8:32 AM Nov 24, 1994

MIXED REACTIONS TO 'DOLE CLAUSE' ON WTO

Geneva Nov 24 (Chakravarthi Raghavan) -- Trade diplomats and GATT officials generally appeared to play down implications of the reports of the deal between President Clinton and Republican leader Senator Bob Dole to secure US ratification of the World Trade Agreement, by suggesting this was a 'national decision to deal with national concerns' with no implications for the WTO.

This view though appeared to be more of a public one, though privately and speaking on non-attributable basis several Third World diplomats did express concern about the likely impact on the credibility of the rule-based WTO multilateral trading system.

News reports from out of Washington spoke of the Clinton-Dole accord to have a US judicial panel to review the rulings of the WTO's Dispute Settlement panels (and appellate body decisions) and which could trigger a Congressional process to withdraw from the WTO if the panel were to find three rulings in a row against the US to be arbitrary, capricious and exceeding the WTO authority or involving misconduct.

Many diplomats and officials cautioned against judgements based on news reports and wanted to see the actual wording of any national legislation, but making the point that this can't change or amend or interpret in any way the WTO agreement itself.

Brazil's Amb. Felipe Lampreia said that it was "a national decision to meet national concerns".

"But we in Brazil are quite confident that the multilateral trading system and the DSU are in good shape," he added.

Chile's Amb. Ernesto Tironi, another diplomat who spoke on record, said that it was not "encouraging, but we can live with it".

"It is an internal affair of each country as to how it is going to meet the domestic concerns arising out of this treaty," he said.

Asked what credibility the DSU would now carry, when it would be functioning with an eye to the possible US reactions and need to keep the US on board, and how other nations would view its rulings if it was in favour of the US, Tironi said "I don't think it will any way affect the DSU... The US position and its weight and importance is a fact of life we all have to live with," he said.

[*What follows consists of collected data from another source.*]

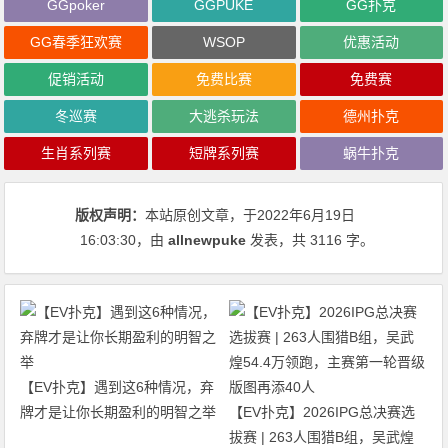
GGpoker
GGPUKE
GG扑克
GG春季狂欢赛
WSOP
优惠活动
促销活动
免费比赛
免费赛
冬巡赛
大逃杀玩法
德州扑克
生肖系列赛
短牌系列赛
蜗牛扑克
版权声明：
本站原创文章，于2022年6月19日
16:03:30
，由
allnewpuke
发表，共 3116 字。
【EV扑克】遇到这6种情况，弃
牌才是让你长期盈利的明智之举
【EV扑克】2026IPG总决赛选
拔赛 | 263人围猎B组，吴武煌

But most others whose views were sought did not want to say anything at this delicate stage. It was as if there was some tacit understanding among GATT diplomats not to say anything either way, but view it as one of US domestic politics with no international effect.

Speaking in private, and on condition of anonymity, several of them were less sanguine, and many agreed that they were all setting out on a wrong foot in terms of establishing the WTO as a rule-based system, with a credible, impartial, automatically binding dispute settlement mechanism.

Some noted that the agreement itself provided that any WTO member had the sovereign right to give six months notice and withdraw from the WTO and its annexed multilateral agreements.

"But it won't be like the US walking out of the ILO or UNESCO and then rejoining it," one noted. Any nation walking out would find the costs high, and for the US it will be highest in that it will collapse the system, and trigger reactions elsewhere.

A provision in an agreement is one thing, but it is quite another to rub this in. "It is like a couple announcing, even before a marriage is solemnised and consummated, that they have a right and will exercise the right to divorce," another said.

The DSU, the panellists and the Appellate body members would be in an impossible situation to begin with, the diplomat said.

While they might still shrug their shoulders and act in complete impartiality, they would always be looking over their shoulders so to say. If their ruling went in favour of the US, however meritorious, outsiders will say it was motivated by anxiety not to trigger reactions in the US. If it went against, the next one or the one after would be trying to make sure there were "no three strikes in a row". Either way, it will take a long time before the DSU rulings can acquire the reputation for impartiality and for the system's credibility to be established in the public mind.

Speaking in Washington, at the White House 'ceremony' where the Clinton-Dole deal was announced, the US Trade Representative Mickey Kantor had said it meant that the US "had put suspenders on with our belt" to protect trade sovereignty.

And when a reporter suggested it was just a 'fig leaf', Kantor (according to the Wall Street Journal) reportedly added "If it's a fig leaf, it's a giant one. This is real, it's substantial, it makes sure there's no misconduct or arbitrary or capricious behaviour."

Commented a trade official in Geneva: "It is more of a case of the Emperor (the WTO claims to a rule-based system) being seen as one without clothes".

If other nations find, for their own domestic reasons, to enact similar laws or make similar announcements, instead of a system up and running as a credible multilateral system capable of protecting the rights of the smaller trading nations, it will start with several handicaps, he said.

He referred in this connection to the reports out of Paris, earlier this week, of former French President Giscard d'Estang, who heads a French Parliamentary committee, reportedly commenting (after meeting GATT Director-General Peter Sutherland) that if the US made such a provision for a national judicial review of WTO rulings, others too might fell obliged to do the same.

Some GATT officials try to look at the 'brighter side' and see such a US judicial review process as helping acceptance and implementation of adverse rulings and thus supportive of the system.